Prompt: Word-for-word transcription needed. Include every entry below but no pictures.

Recorded data:

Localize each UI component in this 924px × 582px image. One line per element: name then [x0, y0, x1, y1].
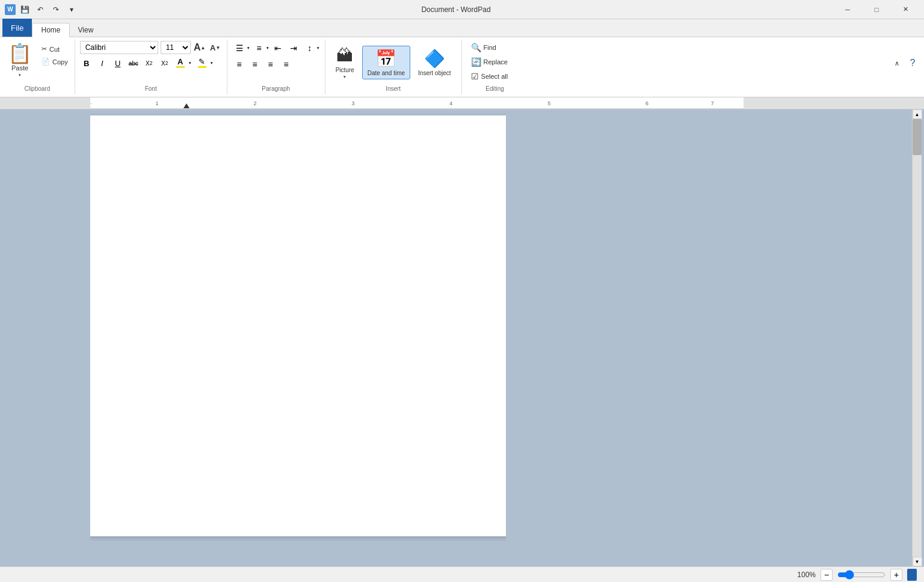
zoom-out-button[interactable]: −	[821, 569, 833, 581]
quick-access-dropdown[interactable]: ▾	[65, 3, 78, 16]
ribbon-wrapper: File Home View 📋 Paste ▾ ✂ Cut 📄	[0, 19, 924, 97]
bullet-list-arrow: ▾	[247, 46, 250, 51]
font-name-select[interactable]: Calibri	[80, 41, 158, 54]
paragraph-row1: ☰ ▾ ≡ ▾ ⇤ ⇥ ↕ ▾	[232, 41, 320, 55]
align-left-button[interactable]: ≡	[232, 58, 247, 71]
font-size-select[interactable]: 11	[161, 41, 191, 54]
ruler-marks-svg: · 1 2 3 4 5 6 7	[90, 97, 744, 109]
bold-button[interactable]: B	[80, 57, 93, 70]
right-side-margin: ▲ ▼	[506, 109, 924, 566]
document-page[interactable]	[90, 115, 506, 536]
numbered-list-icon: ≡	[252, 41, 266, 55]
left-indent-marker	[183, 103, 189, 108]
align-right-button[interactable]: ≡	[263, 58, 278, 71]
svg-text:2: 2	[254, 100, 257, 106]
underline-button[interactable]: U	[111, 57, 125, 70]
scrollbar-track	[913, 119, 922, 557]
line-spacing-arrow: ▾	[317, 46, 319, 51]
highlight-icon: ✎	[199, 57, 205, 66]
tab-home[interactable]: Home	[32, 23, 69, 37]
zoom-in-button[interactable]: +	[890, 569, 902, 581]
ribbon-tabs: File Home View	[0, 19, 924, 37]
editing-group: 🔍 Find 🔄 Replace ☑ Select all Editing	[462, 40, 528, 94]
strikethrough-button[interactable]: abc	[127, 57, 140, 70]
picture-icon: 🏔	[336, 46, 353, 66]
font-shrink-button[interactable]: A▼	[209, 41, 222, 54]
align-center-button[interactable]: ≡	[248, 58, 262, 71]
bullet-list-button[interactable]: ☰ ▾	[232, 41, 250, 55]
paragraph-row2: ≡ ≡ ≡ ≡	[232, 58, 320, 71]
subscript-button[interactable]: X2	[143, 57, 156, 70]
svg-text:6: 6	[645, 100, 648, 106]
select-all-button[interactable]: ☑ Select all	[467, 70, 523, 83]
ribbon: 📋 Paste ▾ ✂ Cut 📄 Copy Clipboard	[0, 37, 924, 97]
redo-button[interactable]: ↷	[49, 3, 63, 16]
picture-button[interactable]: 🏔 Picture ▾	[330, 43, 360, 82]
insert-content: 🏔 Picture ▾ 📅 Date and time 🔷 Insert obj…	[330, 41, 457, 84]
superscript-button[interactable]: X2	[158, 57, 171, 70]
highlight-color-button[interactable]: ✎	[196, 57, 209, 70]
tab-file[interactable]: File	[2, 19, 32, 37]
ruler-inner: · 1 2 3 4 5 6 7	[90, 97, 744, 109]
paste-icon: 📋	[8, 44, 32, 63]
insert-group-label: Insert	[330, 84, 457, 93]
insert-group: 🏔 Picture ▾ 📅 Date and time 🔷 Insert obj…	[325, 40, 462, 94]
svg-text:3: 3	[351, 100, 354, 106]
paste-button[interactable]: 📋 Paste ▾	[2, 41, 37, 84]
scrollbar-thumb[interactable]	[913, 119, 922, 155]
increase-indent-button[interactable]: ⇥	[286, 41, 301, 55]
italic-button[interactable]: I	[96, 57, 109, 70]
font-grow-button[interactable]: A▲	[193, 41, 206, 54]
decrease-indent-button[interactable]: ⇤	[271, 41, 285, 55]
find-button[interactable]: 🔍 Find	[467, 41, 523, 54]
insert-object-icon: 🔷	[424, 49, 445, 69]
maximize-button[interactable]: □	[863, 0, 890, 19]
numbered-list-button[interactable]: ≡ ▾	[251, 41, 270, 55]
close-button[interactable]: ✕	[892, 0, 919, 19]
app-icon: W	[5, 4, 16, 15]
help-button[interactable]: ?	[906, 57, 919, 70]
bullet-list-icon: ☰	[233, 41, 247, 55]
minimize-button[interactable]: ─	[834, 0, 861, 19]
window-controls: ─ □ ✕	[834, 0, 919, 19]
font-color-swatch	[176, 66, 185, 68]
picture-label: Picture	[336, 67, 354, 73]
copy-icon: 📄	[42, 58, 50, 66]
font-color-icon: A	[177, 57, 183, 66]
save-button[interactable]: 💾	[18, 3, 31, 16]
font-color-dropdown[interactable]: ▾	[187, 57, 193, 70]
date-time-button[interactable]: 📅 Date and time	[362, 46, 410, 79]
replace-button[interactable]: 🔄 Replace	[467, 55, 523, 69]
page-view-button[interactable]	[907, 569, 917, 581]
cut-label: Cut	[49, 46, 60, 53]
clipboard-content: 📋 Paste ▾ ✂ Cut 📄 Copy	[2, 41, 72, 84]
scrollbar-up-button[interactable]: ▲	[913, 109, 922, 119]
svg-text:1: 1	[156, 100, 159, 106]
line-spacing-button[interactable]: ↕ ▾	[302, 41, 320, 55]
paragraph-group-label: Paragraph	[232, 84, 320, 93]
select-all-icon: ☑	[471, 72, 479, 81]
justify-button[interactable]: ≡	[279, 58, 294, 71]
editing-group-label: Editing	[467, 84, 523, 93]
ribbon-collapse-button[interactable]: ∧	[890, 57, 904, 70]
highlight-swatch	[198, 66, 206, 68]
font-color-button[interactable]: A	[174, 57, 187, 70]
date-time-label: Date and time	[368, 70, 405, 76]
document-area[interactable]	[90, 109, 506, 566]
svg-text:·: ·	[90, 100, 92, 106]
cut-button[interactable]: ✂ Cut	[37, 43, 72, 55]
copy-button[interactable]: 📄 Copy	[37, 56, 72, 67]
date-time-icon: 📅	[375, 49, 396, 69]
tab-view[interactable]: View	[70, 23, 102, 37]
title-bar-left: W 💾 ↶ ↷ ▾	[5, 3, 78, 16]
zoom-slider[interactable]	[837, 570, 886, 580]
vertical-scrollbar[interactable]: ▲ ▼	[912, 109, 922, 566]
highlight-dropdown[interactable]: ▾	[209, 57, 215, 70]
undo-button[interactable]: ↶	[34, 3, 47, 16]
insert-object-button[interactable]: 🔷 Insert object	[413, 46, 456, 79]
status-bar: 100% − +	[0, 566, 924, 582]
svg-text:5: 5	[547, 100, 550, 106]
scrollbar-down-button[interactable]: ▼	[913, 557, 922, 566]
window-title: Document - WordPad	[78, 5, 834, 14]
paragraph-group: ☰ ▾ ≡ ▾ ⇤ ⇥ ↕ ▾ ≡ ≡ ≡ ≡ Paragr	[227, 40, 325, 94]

Solved problem:
Localize each UI component in this 924px × 582px image. One line per element: name then [x0, y0, x1, y1].
zoom-out-button[interactable]: −	[821, 569, 833, 581]
quick-access-dropdown[interactable]: ▾	[65, 3, 78, 16]
ribbon-wrapper: File Home View 📋 Paste ▾ ✂ Cut 📄	[0, 19, 924, 97]
bullet-list-arrow: ▾	[247, 46, 250, 51]
font-name-select[interactable]: Calibri	[80, 41, 158, 54]
paragraph-row1: ☰ ▾ ≡ ▾ ⇤ ⇥ ↕ ▾	[232, 41, 320, 55]
align-left-button[interactable]: ≡	[232, 58, 247, 71]
font-size-select[interactable]: 11	[161, 41, 191, 54]
ruler-marks-svg: · 1 2 3 4 5 6 7	[90, 97, 744, 109]
bold-button[interactable]: B	[80, 57, 93, 70]
right-side-margin: ▲ ▼	[506, 109, 924, 566]
document-page[interactable]	[90, 115, 506, 536]
numbered-list-icon: ≡	[252, 41, 266, 55]
left-indent-marker	[183, 103, 189, 108]
align-right-button[interactable]: ≡	[263, 58, 278, 71]
svg-text:2: 2	[254, 100, 257, 106]
underline-button[interactable]: U	[111, 57, 125, 70]
scrollbar-track	[913, 119, 922, 557]
line-spacing-arrow: ▾	[317, 46, 319, 51]
highlight-icon: ✎	[199, 57, 205, 66]
tab-home[interactable]: Home	[32, 23, 69, 37]
zoom-in-button[interactable]: +	[890, 569, 902, 581]
ribbon-tabs: File Home View	[0, 19, 924, 37]
editing-group: 🔍 Find 🔄 Replace ☑ Select all Editing	[462, 40, 528, 94]
strikethrough-button[interactable]: abc	[127, 57, 140, 70]
picture-icon: 🏔	[336, 46, 353, 66]
font-shrink-button[interactable]: A▼	[209, 41, 222, 54]
align-center-button[interactable]: ≡	[248, 58, 262, 71]
bullet-list-button[interactable]: ☰ ▾	[232, 41, 250, 55]
paragraph-row2: ≡ ≡ ≡ ≡	[232, 58, 320, 71]
subscript-button[interactable]: X2	[143, 57, 156, 70]
svg-text:6: 6	[645, 100, 648, 106]
select-all-button[interactable]: ☑ Select all	[467, 70, 523, 83]
ribbon: 📋 Paste ▾ ✂ Cut 📄 Copy Clipboard	[0, 37, 924, 97]
redo-button[interactable]: ↷	[49, 3, 63, 16]
picture-button[interactable]: 🏔 Picture ▾	[330, 43, 360, 82]
insert-content: 🏔 Picture ▾ 📅 Date and time 🔷 Insert obj…	[330, 41, 457, 84]
superscript-button[interactable]: X2	[158, 57, 171, 70]
highlight-color-button[interactable]: ✎	[196, 57, 209, 70]
tab-file[interactable]: File	[2, 19, 32, 37]
ruler-inner: · 1 2 3 4 5 6 7	[90, 97, 744, 109]
paste-icon: 📋	[8, 44, 32, 63]
insert-group-label: Insert	[330, 84, 457, 93]
insert-group: 🏔 Picture ▾ 📅 Date and time 🔷 Insert obj…	[325, 40, 462, 94]
svg-text:3: 3	[351, 100, 354, 106]
paste-button[interactable]: 📋 Paste ▾	[2, 41, 37, 84]
scrollbar-thumb[interactable]	[913, 119, 922, 155]
increase-indent-button[interactable]: ⇥	[286, 41, 301, 55]
italic-button[interactable]: I	[96, 57, 109, 70]
font-grow-button[interactable]: A▲	[193, 41, 206, 54]
decrease-indent-button[interactable]: ⇤	[271, 41, 285, 55]
find-button[interactable]: 🔍 Find	[467, 41, 523, 54]
insert-object-icon: 🔷	[424, 49, 445, 69]
maximize-button[interactable]: □	[863, 0, 890, 19]
numbered-list-button[interactable]: ≡ ▾	[251, 41, 270, 55]
close-button[interactable]: ✕	[892, 0, 919, 19]
app-icon: W	[5, 4, 16, 15]
help-button[interactable]: ?	[906, 57, 919, 70]
bullet-list-icon: ☰	[233, 41, 247, 55]
minimize-button[interactable]: ─	[834, 0, 861, 19]
window-controls: ─ □ ✕	[834, 0, 919, 19]
font-color-swatch	[176, 66, 185, 68]
picture-label: Picture	[336, 67, 354, 73]
copy-icon: 📄	[42, 58, 50, 66]
font-color-icon: A	[177, 57, 183, 66]
save-button[interactable]: 💾	[18, 3, 31, 16]
font-color-dropdown[interactable]: ▾	[187, 57, 193, 70]
date-time-button[interactable]: 📅 Date and time	[362, 46, 410, 79]
replace-button[interactable]: 🔄 Replace	[467, 55, 523, 69]
page-view-button[interactable]	[907, 569, 917, 581]
cut-label: Cut	[49, 46, 60, 53]
clipboard-content: 📋 Paste ▾ ✂ Cut 📄 Copy	[2, 41, 72, 84]
scrollbar-up-button[interactable]: ▲	[913, 109, 922, 119]
svg-text:1: 1	[156, 100, 159, 106]
line-spacing-button[interactable]: ↕ ▾	[302, 41, 320, 55]
paragraph-group-label: Paragraph	[232, 84, 320, 93]
select-all-icon: ☑	[471, 72, 479, 81]
justify-button[interactable]: ≡	[279, 58, 294, 71]
editing-group-label: Editing	[467, 84, 523, 93]
ribbon-collapse-button[interactable]: ∧	[890, 57, 904, 70]
highlight-swatch	[198, 66, 206, 68]
font-color-button[interactable]: A	[174, 57, 187, 70]
date-time-label: Date and time	[368, 70, 405, 76]
document-area[interactable]	[90, 109, 506, 566]
svg-text:·: ·	[90, 100, 92, 106]
cut-button[interactable]: ✂ Cut	[37, 43, 72, 55]
copy-button[interactable]: 📄 Copy	[37, 56, 72, 67]
date-time-icon: 📅	[375, 49, 396, 69]
tab-view[interactable]: View	[70, 23, 102, 37]
title-bar-left: W 💾 ↶ ↷ ▾	[5, 3, 78, 16]
zoom-slider[interactable]	[837, 570, 886, 580]
vertical-scrollbar[interactable]: ▲ ▼	[912, 109, 922, 566]
highlight-dropdown[interactable]: ▾	[209, 57, 215, 70]
undo-button[interactable]: ↶	[34, 3, 47, 16]
insert-object-button[interactable]: 🔷 Insert object	[413, 46, 456, 79]
status-bar: 100% − +	[0, 566, 924, 582]
svg-text:5: 5	[547, 100, 550, 106]
scrollbar-down-button[interactable]: ▼	[913, 557, 922, 566]
window-title: Document - WordPad	[78, 5, 834, 14]
paragraph-group: ☰ ▾ ≡ ▾ ⇤ ⇥ ↕ ▾ ≡ ≡ ≡ ≡ Paragr	[227, 40, 325, 94]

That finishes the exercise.